Nairobi, Kenya: The High Court has ruled that governors are accountable to the Senate on the use of monies allocated to counties.

A three-judge bench composed of Isaac Lenaola, Mumbi Ngugi and George Odunga ruled yesterday that governors, as the chief executive officers of the devolved units, can be summoned by the Senate when it is probing the use of funds allocated to their respective counties.

However, the bench ruled that the Senate cannot order the Controller of Budget to freeze accounts of governors who defy the summons.

“It is clear the Senate has powers to receive financial reports and audits.

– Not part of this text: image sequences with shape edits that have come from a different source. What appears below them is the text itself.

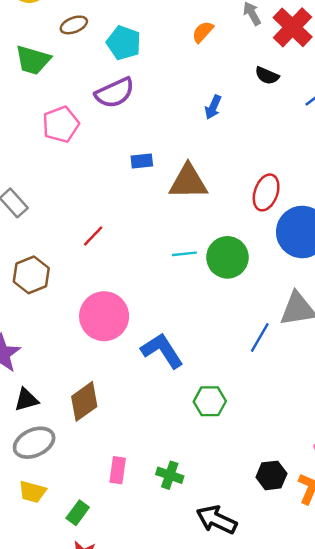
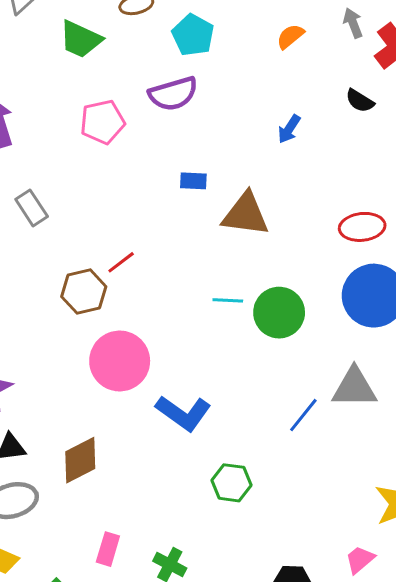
red ellipse: (266, 192) -> (362, 227), moved, turned 56
brown hexagon: (31, 275) -> (84, 292), moved
blue L-shape: (162, 351) -> (183, 413), turned 150

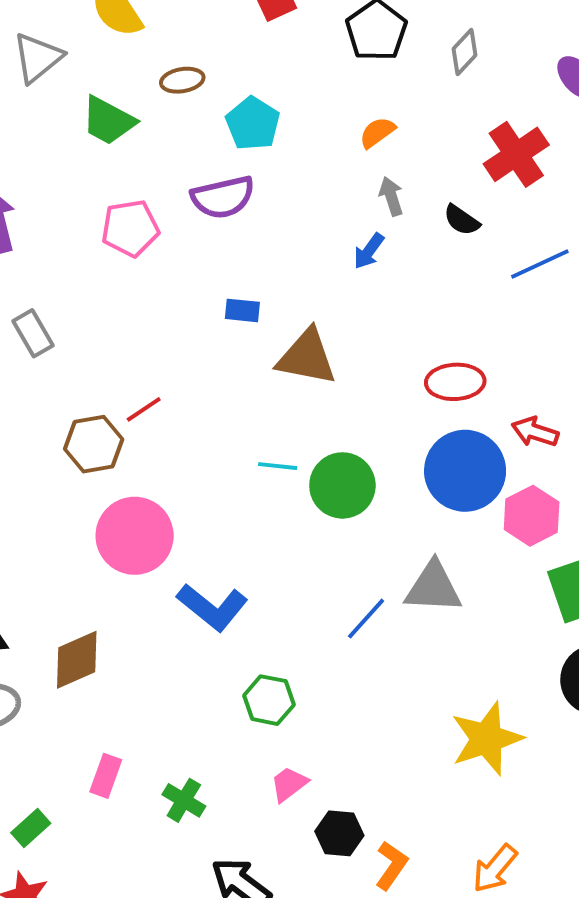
gray arrow: (353, 23) -> (391, 196), moved
pink trapezoid: (360, 560) -> (289, 784), moved

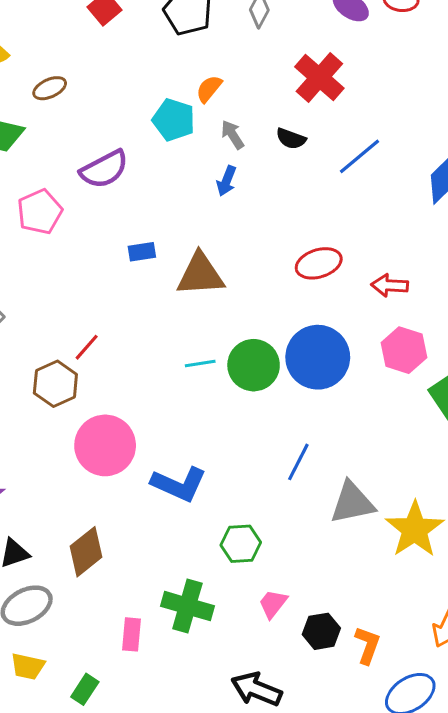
cyan pentagon: (253, 124) -> (174, 120), moved
blue circle: (465, 471) -> (318, 357), moved
gray triangle: (433, 587) -> (352, 503), moved
green cross: (184, 800) -> (187, 606), moved, size x1.5

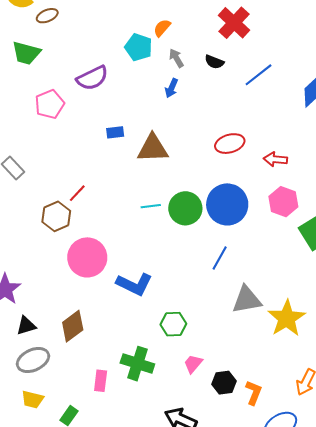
brown ellipse: (50, 88) -> (47, 16), moved
blue line: (298, 462) -> (220, 258), moved

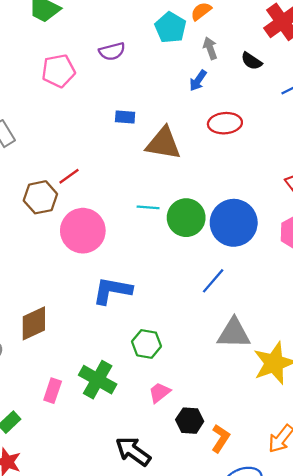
purple semicircle: (92, 78) -> (112, 51), size x0.7
red ellipse: (230, 144) -> (225, 123), moved
pink circle: (87, 257) -> (83, 231), moved
blue L-shape: (134, 284) -> (112, 291), turned 153

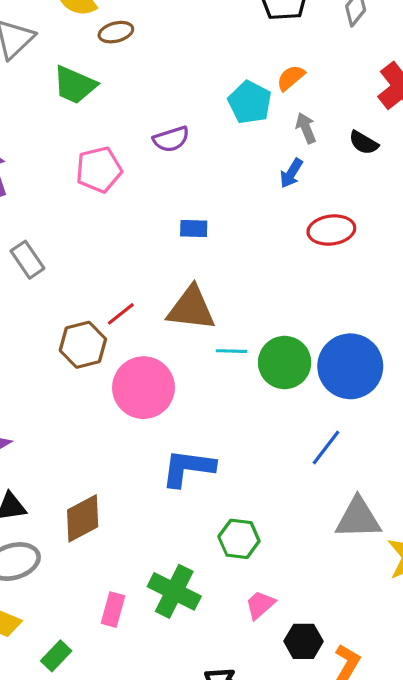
brown triangle: (163, 143) -> (191, 308), moved

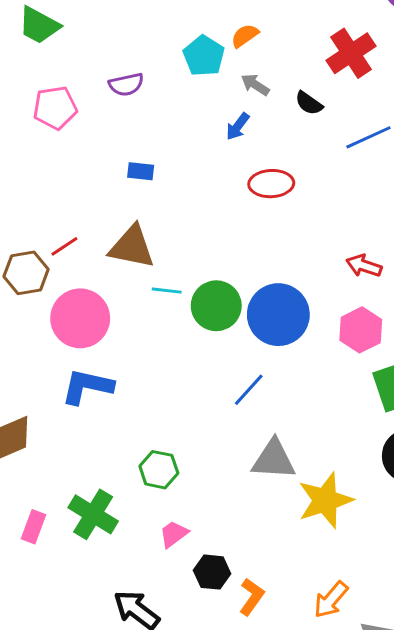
gray arrow: (306, 128) -> (255, 85), turned -40
blue L-shape: (188, 468) -> (87, 386), moved

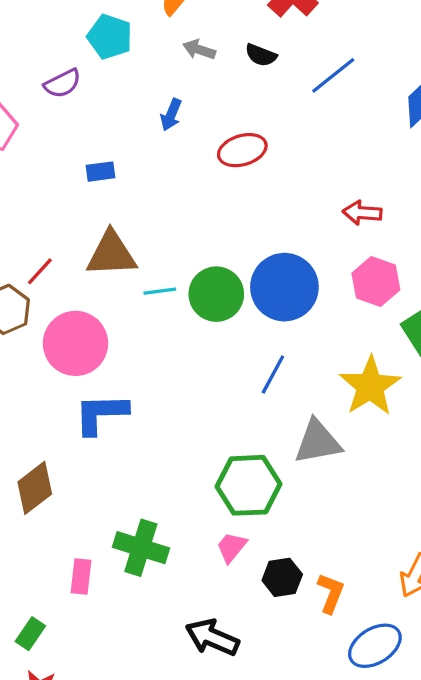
cyan pentagon: (204, 56) -> (110, 37), moved
blue arrow: (238, 126) -> (171, 115), moved
green hexagon: (159, 470) -> (249, 485), moved, size x1.5
yellow star: (325, 500) -> (370, 386), moved

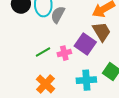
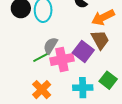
gray semicircle: (58, 15) -> (51, 46), moved
pink cross: (64, 53) -> (62, 60), size x1.6

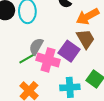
pink cross: (62, 60) -> (48, 60), turned 30

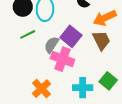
purple square: (69, 51) -> (71, 36), moved
green line: (27, 59) -> (28, 34), moved

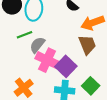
green line: (28, 34) -> (24, 35), moved
purple square: (71, 36) -> (66, 66), moved

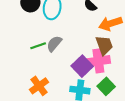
green line: (24, 35) -> (38, 46), moved
pink cross: (47, 60) -> (98, 61), moved, turned -35

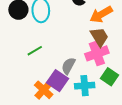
gray semicircle: (54, 44) -> (68, 66), moved
purple square: (82, 66) -> (57, 81), moved

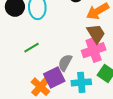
purple square: (57, 81) -> (54, 78), turned 30

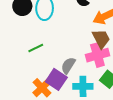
purple square: (54, 78) -> (56, 79), turned -35

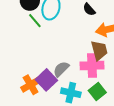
green line: (36, 48) -> (35, 21), moved, turned 63

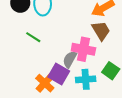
green line: (35, 21) -> (33, 37), moved
pink cross: (92, 65) -> (83, 49), moved, turned 30

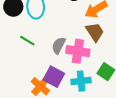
gray semicircle: (70, 59) -> (59, 45), moved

This role is wider in scope as it (Senate) is mandated to scrutinise the audits and make recommendations on the allocation of money to the counties and thus has powers to summon anybody to appear before it," the judges ruled.

The judges likened the Senate to a court of law, and noted that the law does not require a court of law to freeze the accounts of a witness in a bid to force them to give a testimony.

"The Senate does not have sole constitutional powers to direct the National Treasury and Controller of Budget not to release funds to the counties without following the provisions of Article 225 of the Constitution," the three-judge bench ruled.

Last year, the Senate summoned the governors for Baringo, Kiambu, Murang'a and Kisumu counties to answer questions on management of funds allocated to them.

However, governors Isaac Ruto, William Kabogo, Mwangi wa Iria and Jack Ranguma defied the orders, leading the Senate to direct the National Treasury to freeze their accounts.

The Council of Governors (CoG) then moved to court accusing the Senate of usurping the constitutional powers of the county assemblies, saying the only time they were answerable to senators was during impeachments.

"The summons contravene Article 222(2) of the Constitution that provide that an accounting officer of a national public entity is accountable to the National Assembly for its financial management and the accounting officer of a county public entity is accountable to the county assembly," the petition by the governors read.

Through their lawyers Peter Wanyama and Wilfred Nyamu, the 47 governors said they were open to accountability, but through the proper channels.

"It is important that the Public Financial Management Act 2012 be adhered to. This is important in creating harmony and consistency in decision making and governance at county level," Mr Wanyama argued.

However, the judges held that the Senate acted in accordance with the Constitution as far as its oversight mandate is concerned.

'We see no fault with the summons. There is nothing unconstitutional about governors being summoned," the judges ruled.

Take responsibility

They said since the governors were the CEOs of the county governments, they could not escape responsibility, especially in accounting for the use of public funds. The court also held that members of executive committee can also appear before the Senate or its committees to answer questions related to their dockets.

The three judges pronounced that the role of county assemblies in oversight was limited and the possibility of a void existed if governors could not be made answerable to the Senate. The governors asked the court to extend the orders it had initially issued to allow them to appeal the ruling.

But the court dismissed the application and directed them to appear before Justice Lenaola on June 29 for further directions.